Doaa A.Moneim , Sunday 26 Dec 2021

Egypt’s Financial Regulatory Authority (FRA) is set to greenlight 11 securitised bonds, out of 26, before end of 2021 with a total value of EGP 11.5 billion, whose portfolios mainly centred on mortgage, consuming and leasing financing, Chairman of FRA Mohamed Omran stated on Sunday.

Chairman of FRA Mohamed Omran
Chairman of FRA Mohamed Omran. Al-Ahram

Securitised bonds is a widespread way that exists in the Egyptian market, which focuses on debt financing; particularly in real estate and consumer finance firms, backed by a portfolio of financial assets.

During 2021, FRA approved 15 securitised bonds with a total value exceeding 10 billion in various financing activities, according to Omran.

Leasing finance companies acquired 54 percent of the approved securitised bonds, mortgage companies accounted for 34 percent, while consuming financing companies represented 12 percent of the approved bonds, Omran explained.

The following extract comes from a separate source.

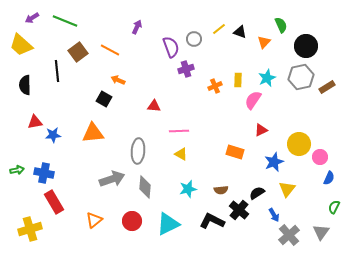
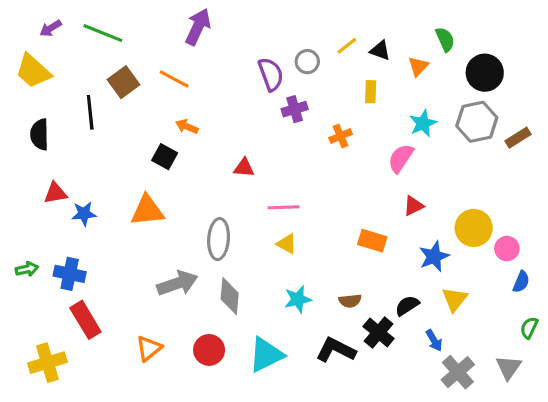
purple arrow: (137, 27) -> (198, 27), moved, size x1.6
yellow rectangle: (238, 80) -> (371, 92), moved

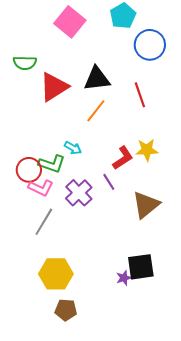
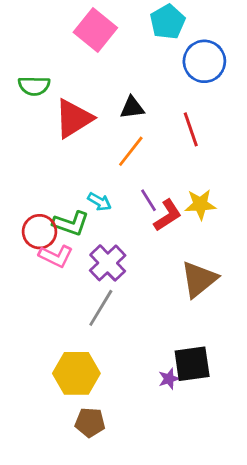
black triangle: (97, 79) -> (132, 108), size x0.7
purple line: (109, 182) -> (149, 200), moved
gray line: (44, 222) -> (101, 308), moved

On the other hand, FRA has finalised the procedures of registering three new companies with a total fair value surpassing EGP 5 billion, which clears the way for these companies to be listed in Egypt’s Stock Exchange (EGX) before end-2021, according to Omran.

One of those companies operate in healthcare sector, another one works in agri-business and environment services, while the remaining one specialised in contracting field.

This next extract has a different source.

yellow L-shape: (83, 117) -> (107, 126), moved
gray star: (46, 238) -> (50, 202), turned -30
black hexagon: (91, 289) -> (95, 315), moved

“Such approvals come under FRA’s strategy for the non-financial activities (2018-2022) that seeks providing a variety of financing resources for the already-registered companies that work in mortgage, leasing and consuming finance, in addition to the companies that practice the micro-financing activity,” said Omran.

He also pointed out to the recent amendments to Egypt’s capital market law no 95 for 1992 that contributed to freshening up bonds market in Egypt.

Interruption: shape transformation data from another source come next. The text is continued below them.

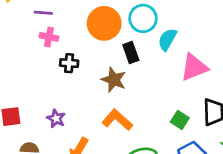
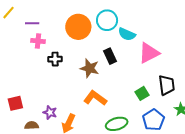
cyan semicircle: (167, 39) -> (127, 34), turned -90
black rectangle: (131, 53) -> (110, 56), moved
purple star: (56, 119) -> (50, 112), moved
green square: (180, 120) -> (142, 93), turned 32

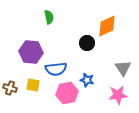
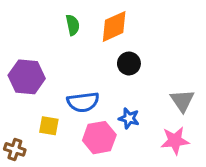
orange diamond: (107, 26) -> (114, 26), moved
purple hexagon: (31, 52) -> (27, 77), moved
brown cross: (10, 88) -> (15, 149), moved

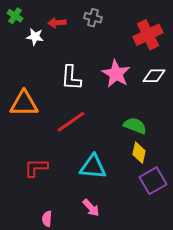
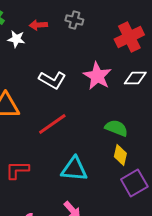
white L-shape: (71, 78) -> (52, 80), turned -64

In November, FRA approved a draft amendment to a number of the rules governing bonds, securitized bonds, and sukuk in the domestic capital market.

The amendment added up four new financing instruments to be adopted in the capital market, including social bonds, sustainable development bonds, environmental social and governance bonds, and gender equality and women’s empowerment bonds.